**Try it**
This exercise requires every record to be repeated exactly.

Collected data entries:
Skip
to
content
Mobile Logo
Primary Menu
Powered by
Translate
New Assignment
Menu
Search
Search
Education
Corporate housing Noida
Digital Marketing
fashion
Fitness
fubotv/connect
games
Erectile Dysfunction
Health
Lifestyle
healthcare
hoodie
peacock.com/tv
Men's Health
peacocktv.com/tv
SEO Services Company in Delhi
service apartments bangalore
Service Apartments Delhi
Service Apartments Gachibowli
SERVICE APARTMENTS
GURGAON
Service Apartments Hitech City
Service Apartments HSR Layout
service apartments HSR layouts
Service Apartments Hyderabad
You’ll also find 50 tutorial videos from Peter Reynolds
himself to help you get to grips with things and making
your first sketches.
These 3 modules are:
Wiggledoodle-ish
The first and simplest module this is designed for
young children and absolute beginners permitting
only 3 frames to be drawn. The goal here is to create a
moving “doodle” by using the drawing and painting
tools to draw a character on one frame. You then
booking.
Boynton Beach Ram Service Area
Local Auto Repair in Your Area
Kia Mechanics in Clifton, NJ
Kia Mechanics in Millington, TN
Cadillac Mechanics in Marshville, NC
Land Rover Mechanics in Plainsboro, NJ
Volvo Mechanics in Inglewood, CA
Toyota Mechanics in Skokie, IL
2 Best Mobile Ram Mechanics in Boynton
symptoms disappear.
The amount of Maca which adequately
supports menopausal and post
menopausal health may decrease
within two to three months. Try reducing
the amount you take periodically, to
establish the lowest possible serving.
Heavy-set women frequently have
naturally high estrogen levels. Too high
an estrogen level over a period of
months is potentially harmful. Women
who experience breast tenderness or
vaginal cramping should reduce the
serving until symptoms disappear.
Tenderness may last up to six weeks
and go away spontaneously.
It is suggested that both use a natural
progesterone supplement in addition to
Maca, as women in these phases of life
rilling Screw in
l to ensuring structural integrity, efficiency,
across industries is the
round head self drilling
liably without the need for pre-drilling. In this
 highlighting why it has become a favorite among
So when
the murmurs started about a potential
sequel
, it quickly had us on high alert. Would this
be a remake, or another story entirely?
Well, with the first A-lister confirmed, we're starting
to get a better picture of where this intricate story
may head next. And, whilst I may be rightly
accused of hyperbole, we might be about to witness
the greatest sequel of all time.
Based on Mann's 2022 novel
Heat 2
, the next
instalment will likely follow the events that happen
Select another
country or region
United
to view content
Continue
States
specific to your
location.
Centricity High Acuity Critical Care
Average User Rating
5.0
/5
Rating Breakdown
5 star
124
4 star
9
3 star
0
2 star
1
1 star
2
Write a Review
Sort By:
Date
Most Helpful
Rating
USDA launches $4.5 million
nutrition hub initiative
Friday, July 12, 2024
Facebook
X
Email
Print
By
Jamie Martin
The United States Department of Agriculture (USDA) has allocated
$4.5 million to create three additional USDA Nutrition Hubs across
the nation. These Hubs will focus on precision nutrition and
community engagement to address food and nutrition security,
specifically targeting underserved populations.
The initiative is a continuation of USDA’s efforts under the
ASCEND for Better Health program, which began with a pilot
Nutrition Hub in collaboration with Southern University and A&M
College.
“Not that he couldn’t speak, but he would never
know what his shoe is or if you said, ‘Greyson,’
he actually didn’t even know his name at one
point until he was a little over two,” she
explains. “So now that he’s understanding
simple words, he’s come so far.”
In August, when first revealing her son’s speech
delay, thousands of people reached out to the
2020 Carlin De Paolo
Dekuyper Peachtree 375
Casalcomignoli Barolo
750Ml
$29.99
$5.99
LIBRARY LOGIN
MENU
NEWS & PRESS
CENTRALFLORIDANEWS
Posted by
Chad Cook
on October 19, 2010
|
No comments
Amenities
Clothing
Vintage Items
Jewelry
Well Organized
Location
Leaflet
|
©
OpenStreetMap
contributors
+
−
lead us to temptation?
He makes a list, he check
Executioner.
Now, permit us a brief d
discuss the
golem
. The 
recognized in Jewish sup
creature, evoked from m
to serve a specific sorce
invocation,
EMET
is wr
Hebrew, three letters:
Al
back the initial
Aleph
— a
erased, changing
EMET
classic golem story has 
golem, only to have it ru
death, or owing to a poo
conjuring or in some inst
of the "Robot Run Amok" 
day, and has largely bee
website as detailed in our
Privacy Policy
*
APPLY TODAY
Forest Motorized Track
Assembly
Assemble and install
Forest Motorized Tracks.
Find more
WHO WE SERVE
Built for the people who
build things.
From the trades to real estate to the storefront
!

**Reply**
Skip
to
content
Mobile Logo
Primary Menu
Powered by
Translate
New Assignment
Menu
Search
Search
Education
Corporate housing Noida
Digital Marketing
fashion
Fitness
fubotv/connect
games
Erectile Dysfunction
Health
Lifestyle
healthcare
hoodie
peacock.com/tv
Men's Health
peacocktv.com/tv
SEO Services Company in Delhi
service apartments bangalore
Service Apartments Delhi
Service Apartments Gachibowli
SERVICE APARTMENTS
GURGAON
Service Apartments Hitech City
Service Apartments HSR Layout
service apartments HSR layouts
Service Apartments Hyderabad
You’ll also find 50 tutorial videos from Peter Reynolds
himself to help you get to grips with things and making
your first sketches.
These 3 modules are:
Wiggledoodle-ish
The first and simplest module this is designed for
young children and absolute beginners permitting
only 3 frames to be drawn. The goal here is to create a
moving “doodle” by using the drawing and painting
tools to draw a character on one frame. You then
booking.
Boynton Beach Ram Service Area
Local Auto Repair in Your Area
Kia Mechanics in Clifton, NJ
Kia Mechanics in Millington, TN
Cadillac Mechanics in Marshville, NC
Land Rover Mechanics in Plainsboro, NJ
Volvo Mechanics in Inglewood, CA
Toyota Mechanics in Skokie, IL
2 Best Mobile Ram Mechanics in Boynton
symptoms disappear.
The amount of Maca which adequately
supports menopausal and post
menopausal health may decrease
within two to three months. Try reducing
the amount you take periodically, to
establish the lowest possible serving.
Heavy-set women frequently have
naturally high estrogen levels. Too high
an estrogen level over a period of
months is potentially harmful. Women
who experience breast tenderness or
vaginal cramping should reduce the
serving until symptoms disappear.
Tenderness may last up to six weeks
and go away spontaneously.
It is suggested that both use a natural
progesterone supplement in addition to
Maca, as women in these phases of life
rilling Screw in
l to ensuring structural integrity, efficiency,
across industries is the
round head self drilling
liably without the need for pre-drilling. In this
 highlighting why it has become a favorite among
So when
the murmurs started about a potential
sequel
, it quickly had us on high alert. Would this
be a remake, or another story entirely?
Well, with the first A-lister confirmed, we're starting
to get a better picture of where this intricate story
may head next. And, whilst I may be rightly
accused of hyperbole, we might be about to witness
the greatest sequel of all time.
Based on Mann's 2022 novel
Heat 2
, the next
instalment will likely follow the events that happen
Select another
country or region
United
to view content
Continue
States
specific to your
location.
Centricity High Acuity Critical Care
Average User Rating
5.0
/5
Rating Breakdown
5 star
124
4 star
9
3 star
0
2 star
1
1 star
2
Write a Review
Sort By:
Date
Most Helpful
Rating
USDA launches $4.5 million
nutrition hub initiative
Friday, July 12, 2024
Facebook
X
Email
Print
By
Jamie Martin
The United States Department of Agriculture (USDA) has allocated
$4.5 million to create three additional USDA Nutrition Hubs across
the nation. These Hubs will focus on precision nutrition and
community engagement to address food and nutrition security,
specifically targeting underserved populations.
The initiative is a continuation of USDA’s efforts under the
ASCEND for Better Health program, which began with a pilot
Nutrition Hub in collaboration with Southern University and A&M
College.
“Not that he couldn’t speak, but he would never
know what his shoe is or if you said, ‘Greyson,’
he actually didn’t even know his name at one
point until he was a little over two,” she
explains. “So now that he’s understanding
simple words, he’s come so far.”
In August, when first revealing her son’s speech
delay, thousands of people reached out to the
2020 Carlin De Paolo
Dekuyper Peachtree 375
Casalcomignoli Barolo
750Ml
$29.99
$5.99
LIBRARY LOGIN
MENU
NEWS & PRESS
CENTRALFLORIDANEWS
Posted by
Chad Cook
on October 19, 2010
|
No comments
Amenities
Clothing
Vintage Items
Jewelry
Well Organized
Location
Leaflet
|
©
OpenStreetMap
contributors
+
−
lead us to temptation?
He makes a list, he check
Executioner.
Now, permit us a brief d
discuss the
golem
. The 
recognized in Jewish sup
creature, evoked from m
to serve a specific sorce
invocation,
EMET
is wr
Hebrew, three letters:
Al
back the initial
Aleph
— a
erased, changing
EMET
classic golem story has 
golem, only to have it ru
death, or owing to a poo
conjuring or in some inst
of the "Robot Run Amok" 
day, and has largely bee
website as detailed in our
Privacy Policy
*
APPLY TODAY
Forest Motorized Track
Assembly
Assemble and install
Forest Motorized Tracks.
Find more
WHO WE SERVE
Built for the people who
build things.
From the trades to real estate to the storefront
!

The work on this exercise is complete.